In the heart of this underworld are two brothers, Billy (Tom Burke) and Julian (Ryan Gosling). Together they run a Muay Thai Boxing club that acts as a front for a drug ring. The older brother, Billy, brutally rapes and kills a 16-year-old prostitute. The Father of the prostitute, Choi (Kovit Wattanakul), appeals to Chang (who is also a police officer) and is allowed to exact his revenge by killing Billy. Chang then cleaves one of Choi’s arms off, punishment for allowing his daughter to prostitute. Violence begets violence and Julian goes to settle the score with Choi, but when he finds out what Billy did to deserve his fate, he decides not to kill Choi. Julian’s mother, Crystal (Kristen Scott Thomas in a chameleon-like performance), comes to Bangkok to seek revenge for her son’s murder and is furious when she finds out that Julian has done nothing. Crystal is a cyclone of violence and foul language, and the body count really starts to pile up.
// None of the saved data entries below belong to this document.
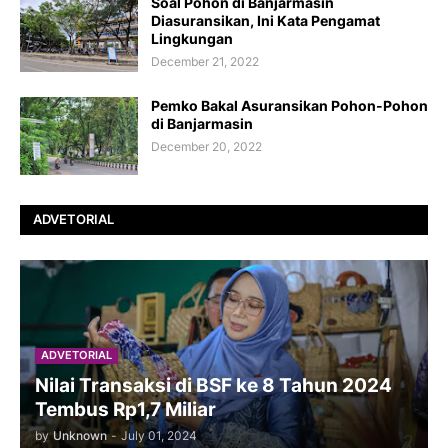
Soal Pohon di Banjarmasin
Diasuransikan, Ini Kata Pengamat
Lingkungan
December 21, 2022
Pemko Bakal Asuransikan Pohon-Pohon
di Banjarmasin
December 20, 2022
ADVETORIAL
ADVETORIAL
Nilai Transaksi di BSF ke 8 Tahun 2024
Tembus Rp1,7 Miliar
by
Unknown
-
July 01, 2024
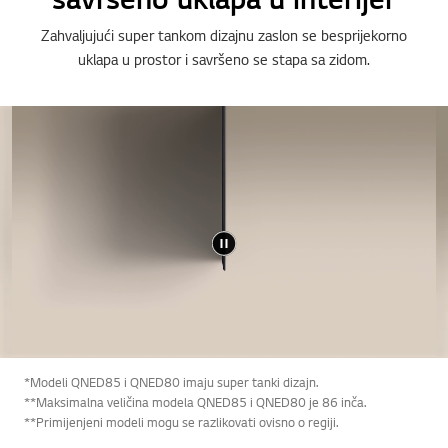
Zahvaljujući super tankom dizajnu zaslon se besprijekorno
uklapa u prostor i savršeno se stapa sa zidom.
*Modeli QNED85 i QNED80 imaju super tanki dizajn.
**Maksimalna veličina modela QNED85 i QNED80 je 86 inča.
**Primijenjeni modeli mogu se razlikovati ovisno o regiji.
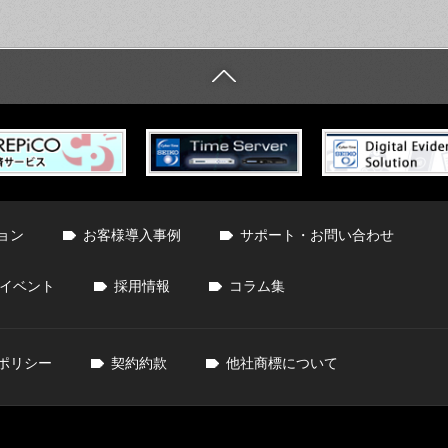
ョン
お客様導入事例
サポート・お問い合わせ
イベント
採用情報
コラム集
ポリシー
契約約款
他社商標について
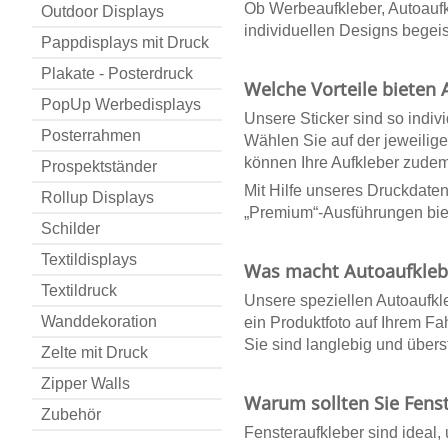
Ob
Werbeaufkleber
,
Autoauf
Outdoor Displays
individuellen Designs begeis
Pappdisplays mit Druck
Plakate - Posterdruck
Welche Vorteile bieten
PopUp Werbedisplays
Unsere
Sticker
sind so indiv
Posterrahmen
Wählen Sie auf der jeweilig
können Ihre
Aufkleber
zudem 
Prospektständer
Mit Hilfe unseres Druckdaten
Rollup Displays
„Premium“-Ausführungen biete
Schilder
Textildisplays
Was macht Autoaufklebe
Textildruck
Unsere speziellen
Autoaufkl
Wanddekoration
ein Produktfoto auf Ihrem F
Sie sind langlebig und über
Zelte mit Druck
Zipper Walls
Warum sollten Sie Fens
Zubehör
Fensteraufkleber
sind ideal,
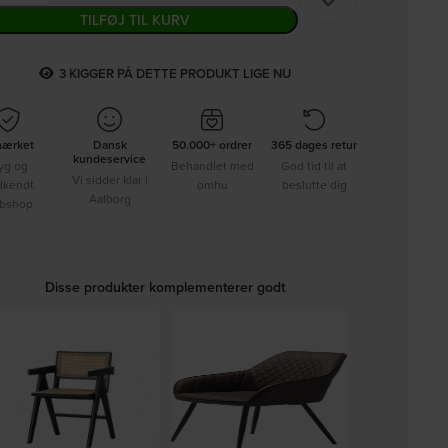
TILFØJ TIL KURV
3
KIGGER PÅ DETTE PRODUKT LIGE NU
mærket
Dansk
50.000+ ordrer
365 dages retur
kundeservice
yg og
Behandlet med
God tid til at
Vi sidder klar i
dkendt
omhu
beslutte dig
Aalborg
bshop
Disse produkter komplementerer godt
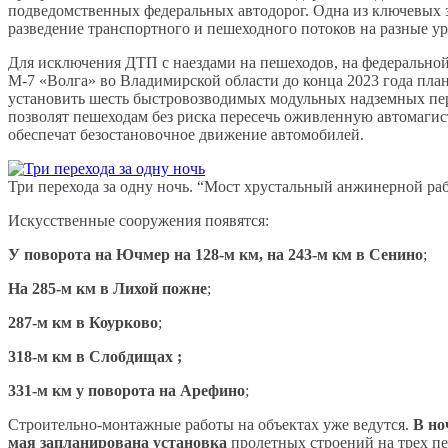
подведомственных федеральных автодорог. Одна из ключевых з
разведение транспортного и пешеходного потоков на разные у
Для исключения ДТП с наездами на пешеходов, на федеральной
М-7 «Волга» во Владимирской области до конца 2023 года пла
установить шесть быстровозводимых модульных надземных пе
позволят пешеходам без риска пересечь оживленную автомагис
обеспечат безостановочное движение автомобилей.
Три перехода за одну ночь. “Мост хрустальный анжинерной ра
Искусственные сооружения появятся:
У поворота на Ючмер на 128-м км, на 243-м км в Сенино
;
На 285-м км в Лихой пожне
;
287-м км в Коурково
;
318-м км в Слобдищах ;
331-м км у поворота на Арефино
;
Строительно-монтажные работы на объектах уже ведутся.
В ноч
мая запланирована установка
пролетных строений на трех пе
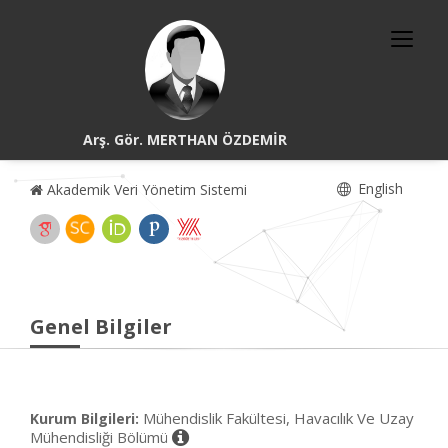
Arş. Gör. MERTHAN ÖZDEMİR
English
Akademik Veri Yönetim Sistemi
Genel Bilgiler
Mühendislik Fakültesi, Havacılık Ve Uzay
Kurum Bilgileri:
Mühendisliği Bölümü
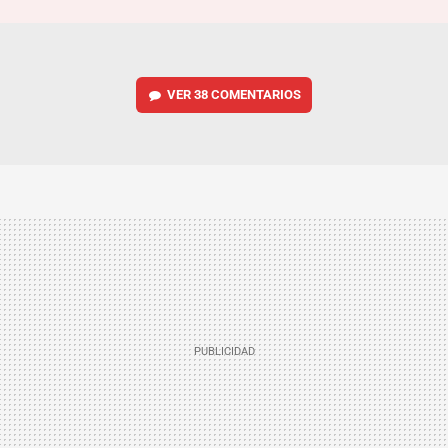
VER
38 COMENTARIOS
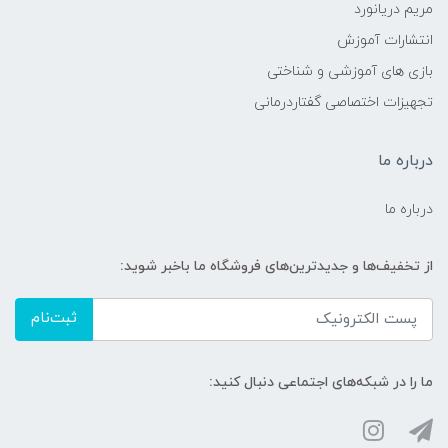
مریم دریانورد
انتشارات آموزش
بازی های آموزشی و شناختی
تجهیزات اختصاصی گفتاردرمانی
درباره ما
درباره ما
از تخفیف‌ها و جدیدترین‌های فروشگاه ما باخبر شوید:
ثبت‌نام
ما را در شبکه‌های اجتماعی دنبال کنید:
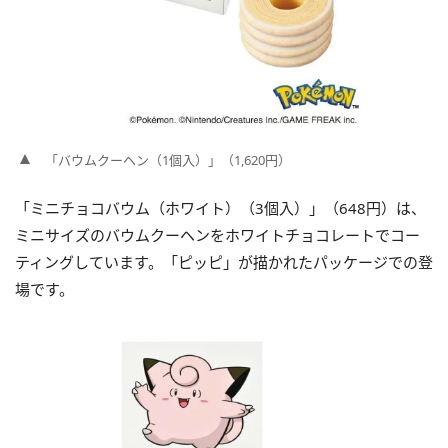
「バウムクーヘン（1個入）」（1,620円）
「ミニチョコバウム（ホワイト）（3個入）」（648円）は、
ミニサイズのバウムクーヘンをホワイトチョコレートでコー
ティングしています。「ピッピ」が描かれたパッケージでの登
場です。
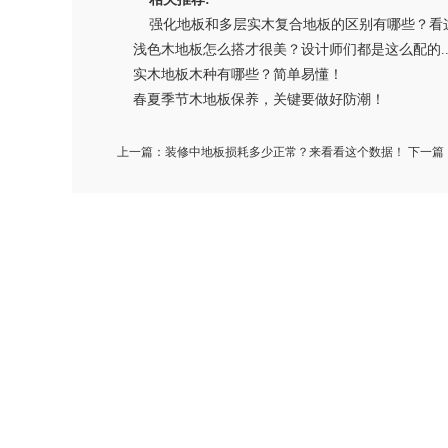
强化地板和多层实木复合地板的区别有哪些？看
浅色木地板怎么搭才很美？设计师们都是这么配的....
实木地板木种有哪些？简单易懂！
春夏季节木地板保养，关键要做好防潮！
上一篇：
装修中地板损耗多少正常？来看看这个数据！
下一篇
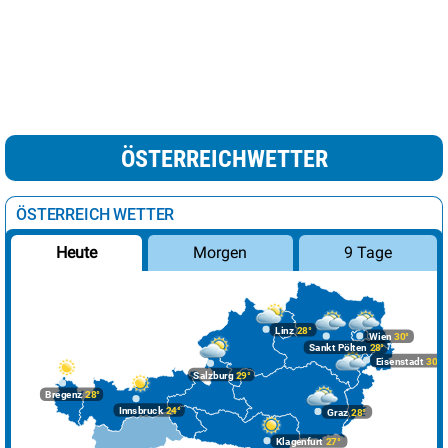
ÖSTERREICHWETTER
ÖSTERREICH WETTER
Morgen
9 Tage
Heute
Linz
28°
Wien
30°
Sankt Pölten
28°
Eisenstadt
30°
Salzburg
29°
Bregenz
28°
Innsbruck
24°
Graz
28°
Klagenfurt
27°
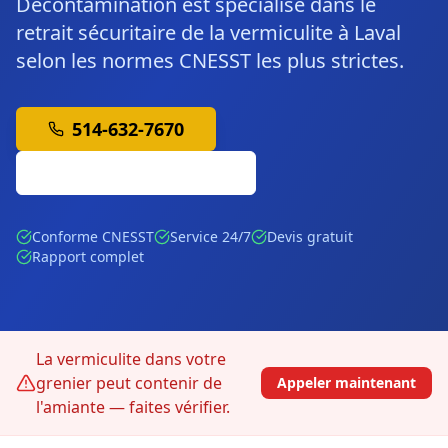
Décontamination est spécialisé dans le
retrait sécuritaire de la vermiculite à Laval
selon les normes CNESST les plus strictes.
514-632-7670
Soumission Gratuite
Conforme CNESST
Service 24/7
Devis gratuit
Rapport complet
La vermiculite dans votre
grenier peut contenir de
Appeler maintenant
l'amiante — faites vérifier.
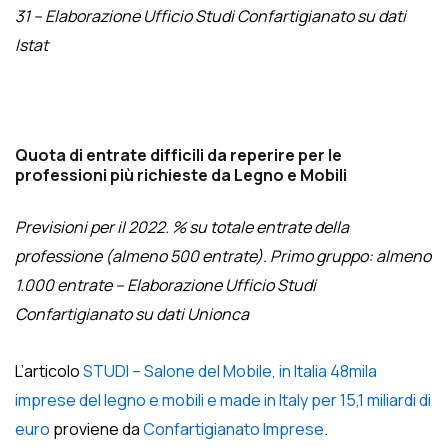
31 – Elaborazione Ufficio Studi Confartigianato su dati
Istat
Quota di entrate difficili da reperire per le
professioni più richieste da Legno e Mobili
Previsioni per il 2022. % su totale entrate della
professione (almeno 500 entrate). Primo gruppo: almeno
1.000 entrate – Elaborazione Ufficio Studi
Confartigianato su dati Unionca
L’articolo
STUDI – Salone del Mobile, in Italia 48mila
imprese del legno e mobili e made in Italy per 15,1 miliardi di
euro
proviene da
Confartigianato Imprese
.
I must admit that I was so absorbed by the movie that I am not a hundred percent sure if I remember it all. The plot is so simple that I couldn’t help but fixate on characters, movements, colors, assigning ideas and symbols to them, symbols that might not even be there in the first place. I remember fragments, like snatches from a dream, unable to reconstruct the why and how of it all: a hitman wearing a death mask, Crystal denigrating a woman who never blinks, Julian in his impeccably tailored suit and bashed in face. Plenty happens in between these moments, and it does exactly what a good plot is supposed to do, drive the story forward and reveal character. However, that is not the point of this movie. This movie is about color and shadow, movement and non-movement, sound, and silence. Chocked full of ordinary objects, rendered in detail, allowing them to take on a transcendental quality. Silence, the loudest of all sounds, requires your other senses to heighten and become more aware. The slower the movement, the more significant it becomes. I was reminded of a quote from Claude Debussy, “Music is the space between notes.” The languid camera moves, the precise framing, the way characters walk and sit, stiff, rigid, turgid-like. An overhead shot of Julian clenching and then slowly opening his fist. Closed (Vengeance): tight and powerful, the erection. Open (Forgiveness): soft and inviting, the vagina. Symbols permeate every image, every layer of this symphony. Only God Forgives is less a movie and more an emotion yearning to be expressed the only way it can. In essence, it is pure cinema.

Far too often, we watch movies with a critical eye, trying to deconstruct plots, analyze actions, and wonder, “Is this working? Does this make sense?” This can do wonders for the understanding of the work, but it can interfere with the experience of the work. There are times where I find myself watching a movie and trying to over-think this or that, trying to force this square peg into that round hole, and failing. With this attitude, I always fail. If I’m lucky enough, I can hear the words of Tyler Durden echo in my brain, “Just let go.” I do, and allow the movie to tell me what it is and is not. Those are the moments where illumination is possible. Something that is trying and aggravating suddenly transforms into something beautiful and illuminating. Let go and enjoy the ride.

Rating: 5 out of 5.

Only God Forgives (2013)
Written & Directed By: Nicolas Winding Refn
Produced By: Lene Børglum, Sidonie Dumas, Vincent Maraval
Starring: Ryan Gosling, Kristin Scott Thomas, Vithaya Pansringarm, Tom Burke, Kovit Wattanakul
RADiUS-TWC, Running Time 90 minutes, Rated R, Released July 19, 2013.